NEW YORK (Reuters) - Brent crude oil rose on Thursday for the eighth straight day, ending at a six-month high, after Greek leaders agreed to austerity measures to secure a second bailout and avoid an unruly default.
U.S. crude rose for a third consecutive session, boosted by the news from Greece and an encouraging dip in the number of Americans filing for unemployment benefits.
Freezing weather in Europe, Middle East tensions spawned by Iran’s nuclear program and rising violence in Syria provided further support to oil futures.
Investors shrugged off a monthly forecast from the Organization of the Petroleum Exporting Countries, which reduced its global oil demand growth this year by 120,000 barrels per day to 940,000 bpd, citing the euro zone’s debt troubles and higher retail prices.
“Keeping oil prices higher are the evolving geopolitical situation in and around the Middle East ... in particular Iran, the bitter cold winter weather that has hit major portions of Europe driving up demand for heating fuels, as well as more signs that a Greek deal may be close to finally getting done,” said Dominick Chirichella, senior partner at the Energy Management Institute in New York.
Greek political leaders came to terms on a long-stalled deal on reforms needed to gain a second international bailout from the European Union and the International Monetary Fund.
The agreement came hours before the country’s financial backers began meeting in Brussels. It lifted the euro to a two-month high against the dollar, bolstering riskier assets such as oil and commodities.
Following news of the Greek action, European Central Bank President Mario Draghi signaled opening the doors for an indirect aid to Greece.
The IMF and Greek authorities continued talks past midday to finalize details of the new rescue package.
In London, ICE March Brent crude settled at $118.59 a barrel, rising $1.39, or 1.2 percent, the highest close for front-month Brent since July 22, when prices ended at $118.67.
Brent crude has jumped more than 7 percent since January 31, the biggest eight-day percentage gain since a surge of nearly 15 percent in October.
Brent front-month’s Relative Strength Index (RSI) has reached 73.9, crossing the 70 level, Reuters data showed, which denotes an overbought condition.
U.S. March crude closed at $99.84, gaining $1.13, or 1.14 percent, the highest for front-month NYMEX crude since January 19’s settlement at $100.39.
Refined product futures lent some support to U.S. crude, with the March RBOB contract closing above $3 a gallon for the first time since August 31 and March heating oil ending above $3.20, the highest since May 2011.
News of a brief fire on Wednesday at Korea National Oil Corp’s 115,000 barrels per day refinery in Come by Chance, Newfoundland, was supportive for U.S. gasoline futures, traders said.
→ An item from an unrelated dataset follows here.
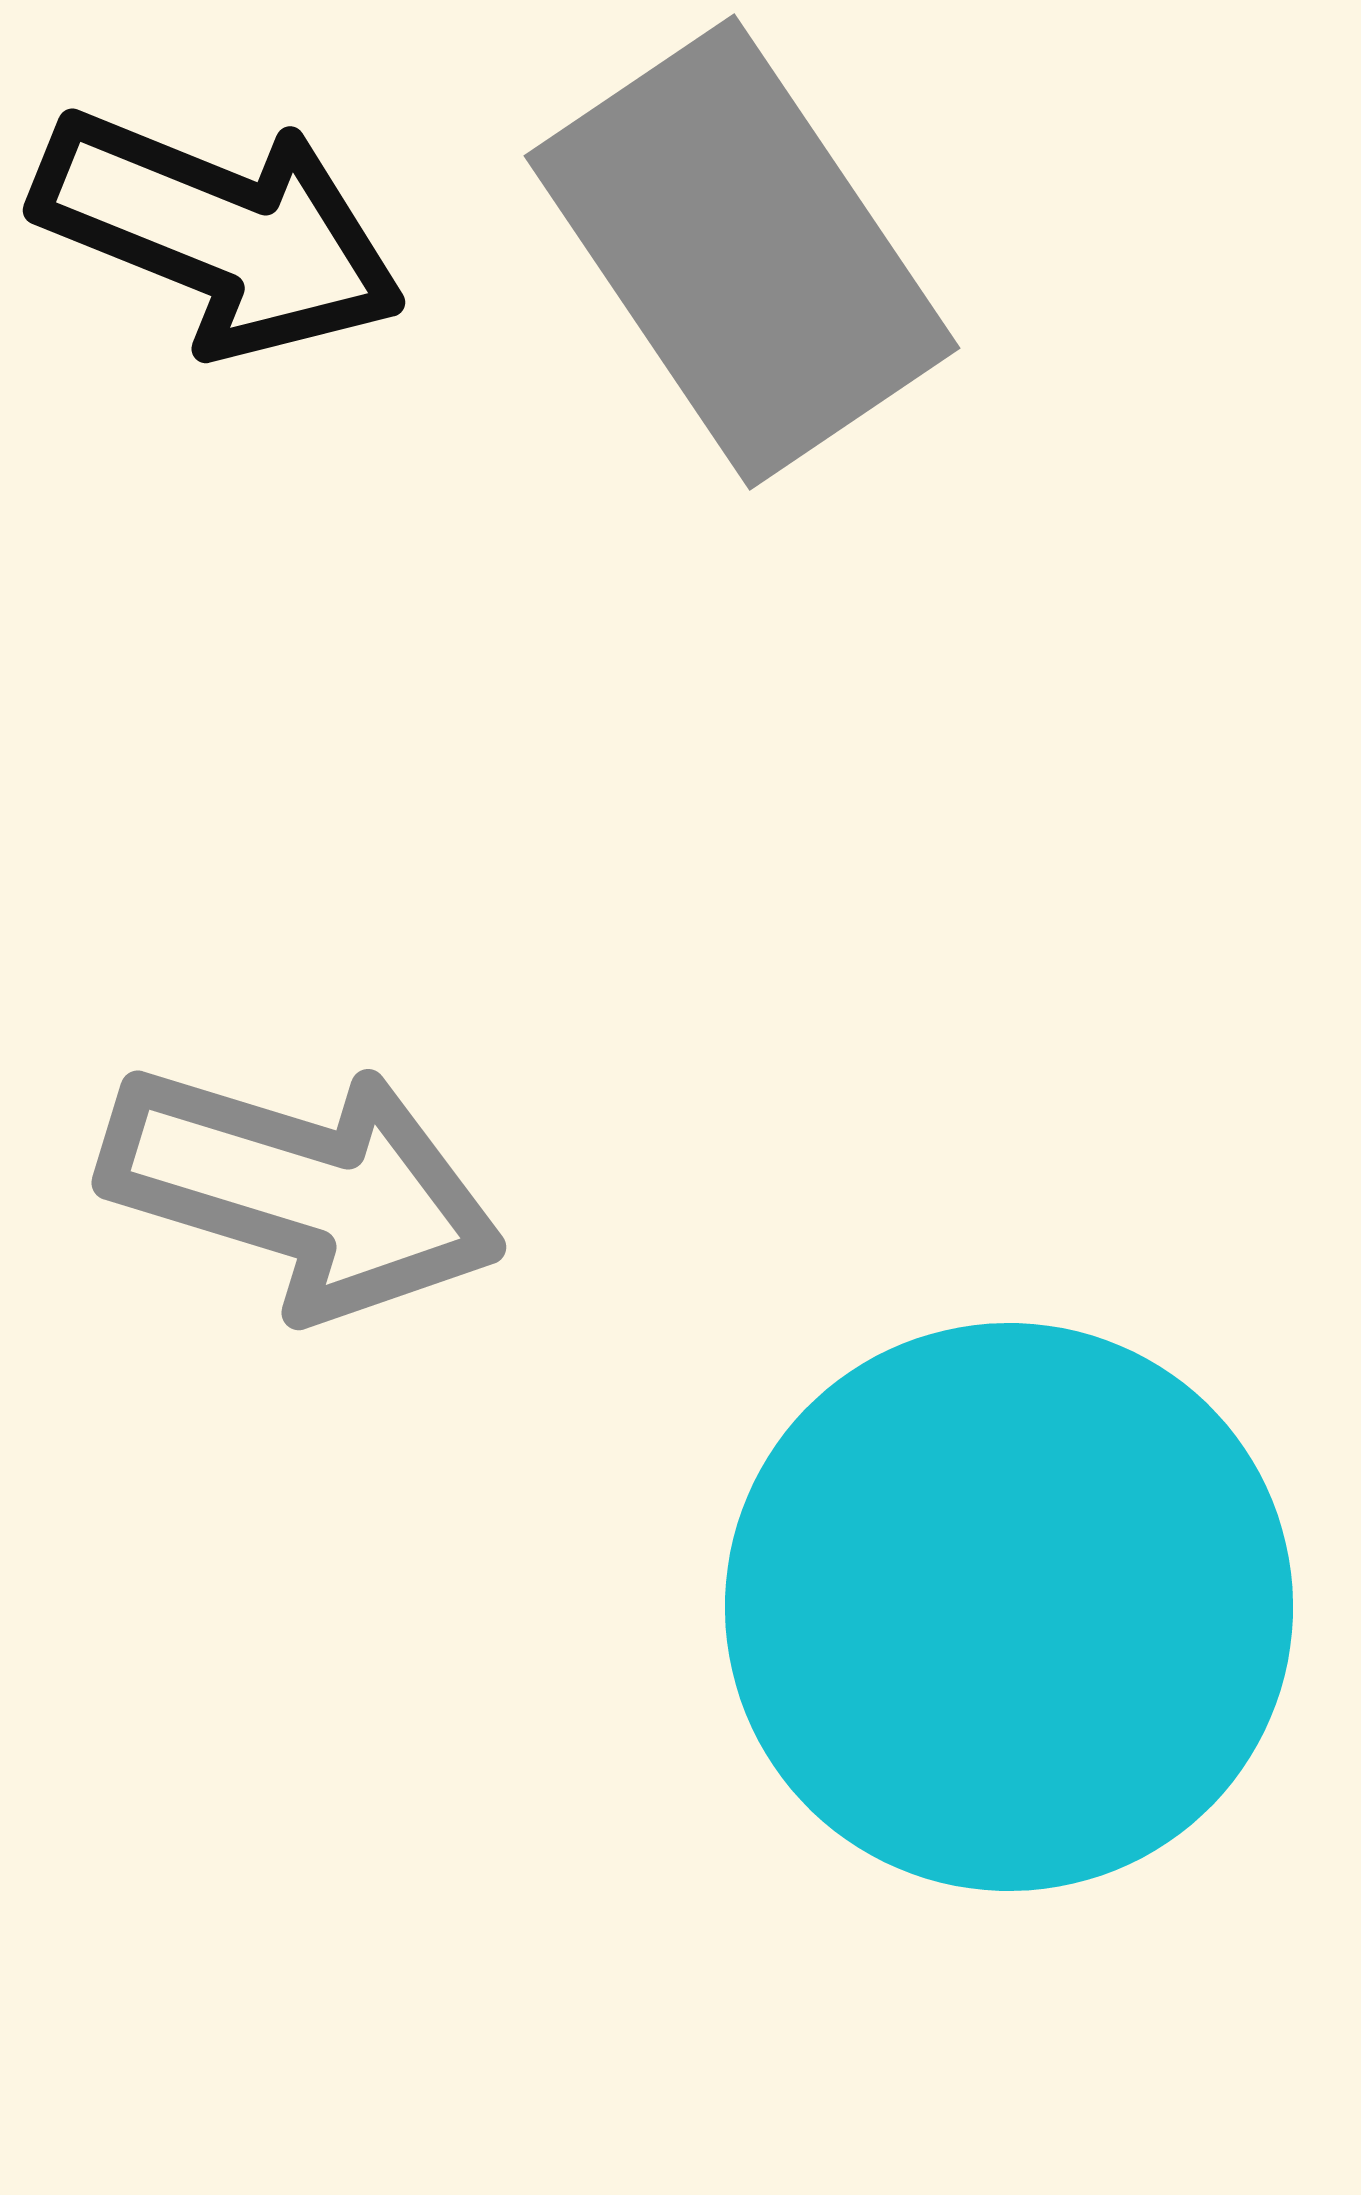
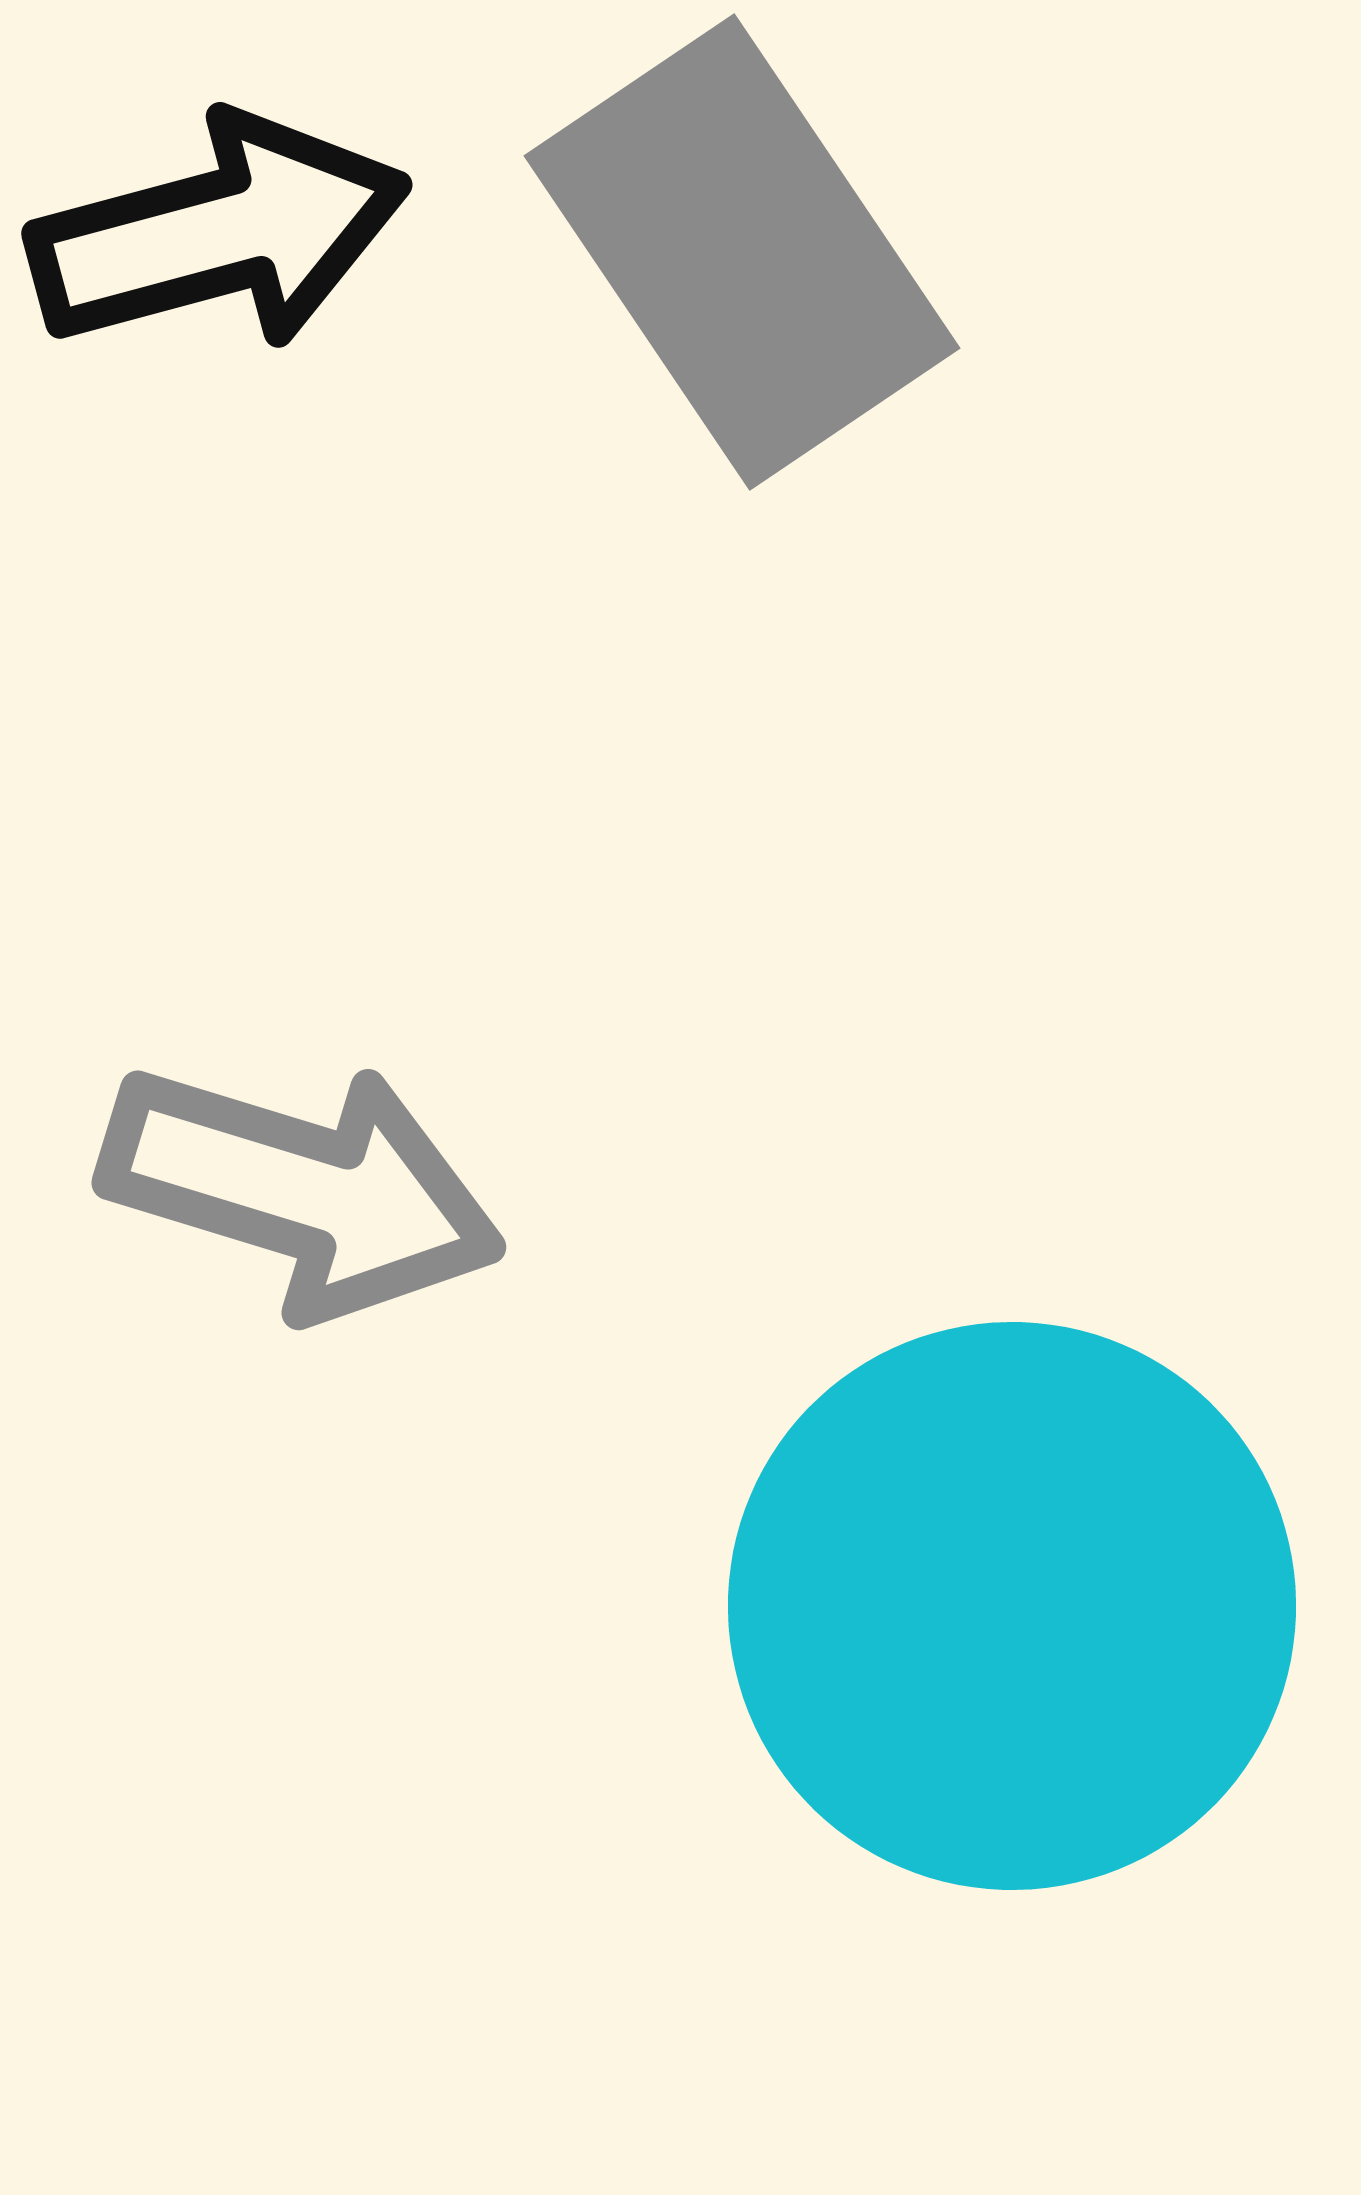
black arrow: rotated 37 degrees counterclockwise
cyan circle: moved 3 px right, 1 px up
The Brent-WTI spread widened to $18.75 at the close, from $18.49 on Wednesday, sparked by renewed accumulation of spread holdings, analysts said. On Tuesday, the spread ballooned to $20.71, before dropping off. The record is $27.88, struck on October 14.
Brent crude trading volume rose 19.5 percent against its 30-day average and U.S. crude was up 2.9 percent to its 30-day average, Reuters data showed.
European middle distillates stockpiles dipped in January by 1.9 percent from a month ago as a late cold spell gripped the region, data from industry monitor Euroilstocks showed, stimulating some demand for heating oil fuels.
Americans filing new claims for unemployment benefits unexpectedly fell 15,000 to 358,000 last week, with the four-week average hitting the lowest since April 2008, data from the U.S. Labor Department showed.
On Wednesday, Iran’s ambassador to Moscow said Tehran was capable of carrying out military strikes on U.S. interests all around the world if the Islamic Republic is attacked by the United States.
The United States has announced no such plans, though it has maintained that military action was on the table if Iran cannot otherwise be prevented from developing atomic weapons, which Iran denies. The U.S. has instead imposed sanctions against Iran and the EU has moved to ban Iranian crude by July.
Some reports on the day were bearish for crude oil.
China’s implied oil demand is likely to grow by a less-than-average 5 percent this year to 9.9 million bpd, the research arm of top state energy group CNPC said, as a slowdown in economic growth caps fuel consumption.
OPEC’s seaborne oil exports, excluding those from Angola and Ecuador, will rise by 70,000 bpd to 23.22 million bpd in the four weeks to February 27, UK consultancy Oil Movements said a weekly estimate.